Raúl Asencio atraviesa un momento delicado en el Real Madrid. Su ausencia reciente de las convocatorias no responde únicamente a un problema físico, sino a una preocupación mayor dentro del club.
Una cuestión de exigencia
En Valdebebas no terminan de ver con buenos ojos ciertos hábitos del jugador fuera del campo. No se pone en duda su calidad, pero sí su capacidad para adaptarse al nivel de disciplina que exige el primer equipo.

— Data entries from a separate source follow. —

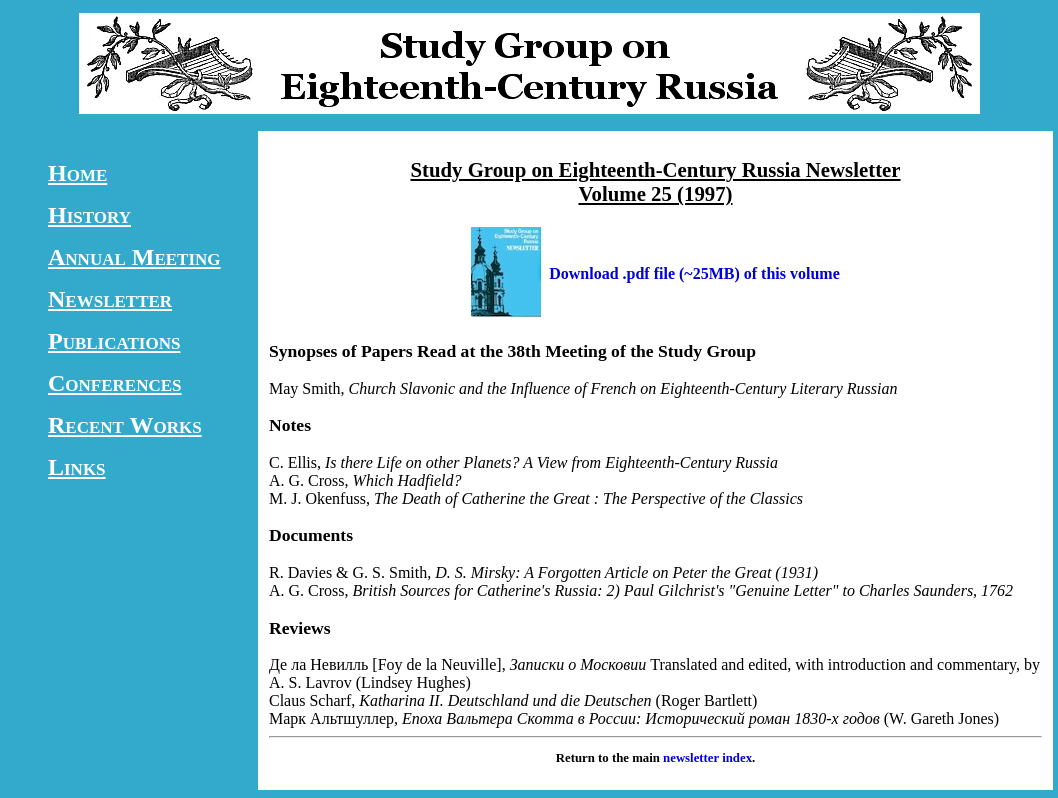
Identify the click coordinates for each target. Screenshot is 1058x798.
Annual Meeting (134, 257)
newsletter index (707, 758)
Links (77, 467)
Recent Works (125, 425)
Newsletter (110, 299)
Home (77, 173)
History (89, 215)
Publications (114, 341)
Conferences (115, 383)
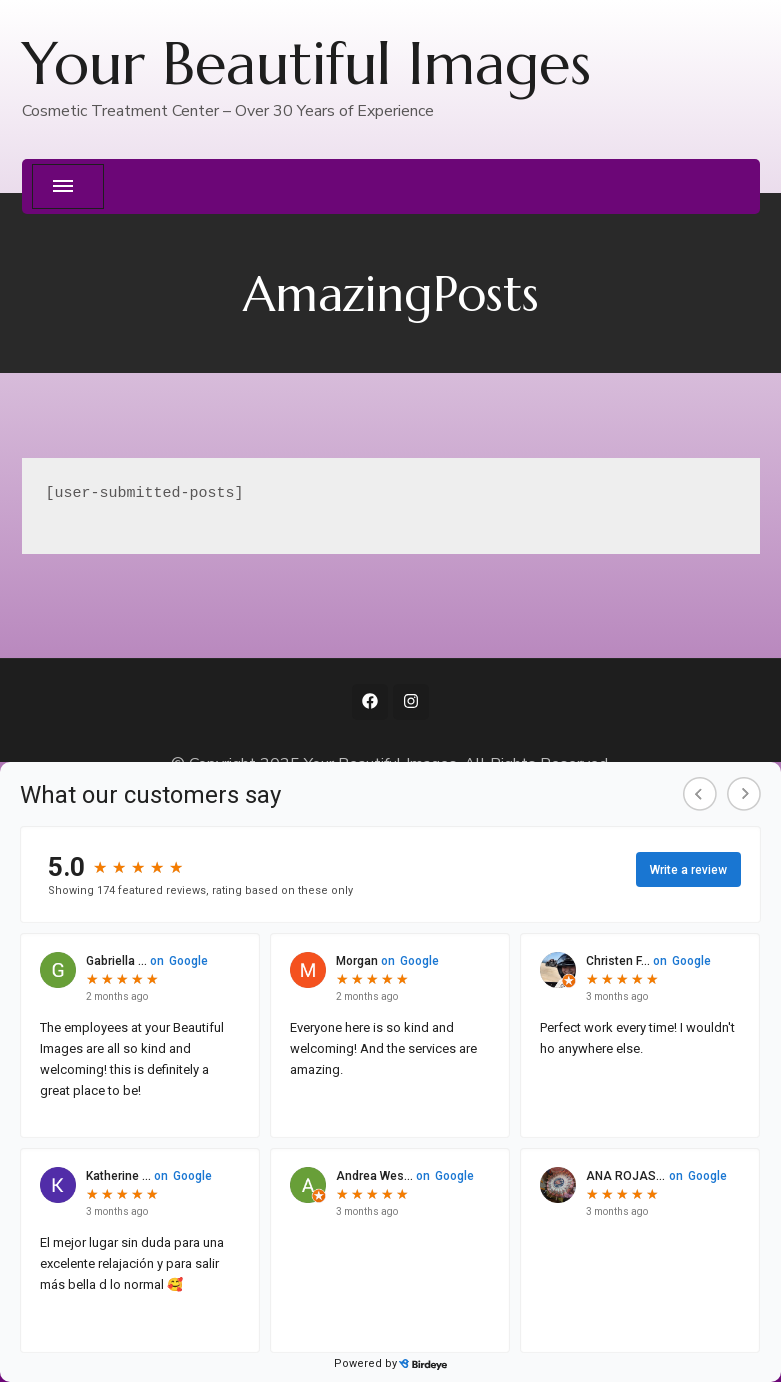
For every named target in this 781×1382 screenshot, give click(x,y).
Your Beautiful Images (306, 64)
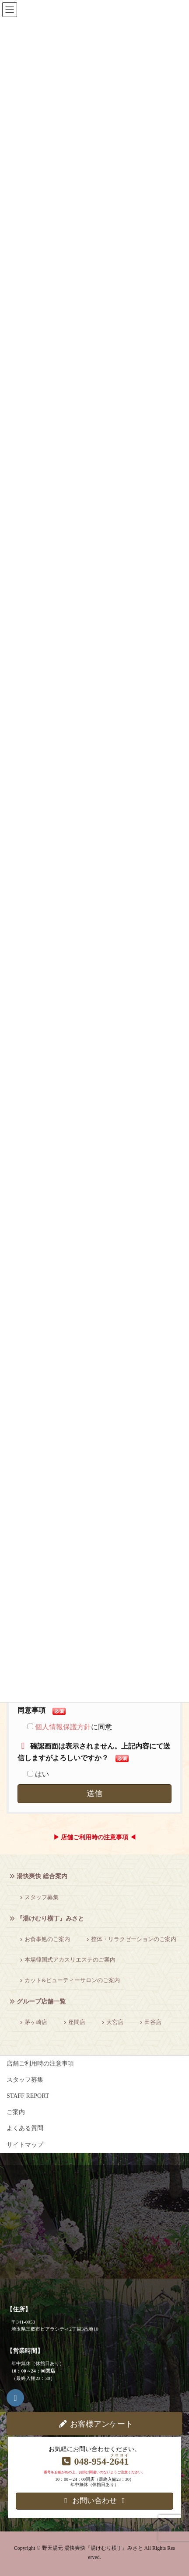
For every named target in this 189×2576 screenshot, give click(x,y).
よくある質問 (25, 2128)
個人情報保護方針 (63, 1727)
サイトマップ (25, 2144)
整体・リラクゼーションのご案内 (133, 1939)
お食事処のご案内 (47, 1939)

El Real Madrid ha sido históricamente inflexible en este aspecto. El rendimiento no solo se mide en el césped, también en la profesionalidad diaria.
Arbeloa marca el camino
Desde la llegada de Álvaro Arbeloa, el mensaje ha sido claro: orden, compromiso y mentalidad colectiva. Cualquier desviación de esa línea tiene consecuencias.
El técnico está construyendo un grupo en el que todos deben responder bajo los mismos estándares.
Competencia sin margen
La competencia en la plantilla es alta y constante. Cualquier detalle puede marcar la diferencia entre jugar o quedarse fuera.
En ese contexto, la situación de Asencio se complica.
Un punto de inflexión
El jugador está ante un momento clave en su carrera. Deberá corregir ciertos aspectos si quiere volver a tener protagonismo en el equipo.
En el Real Madrid, el talento no basta si no viene acompañado de disciplina.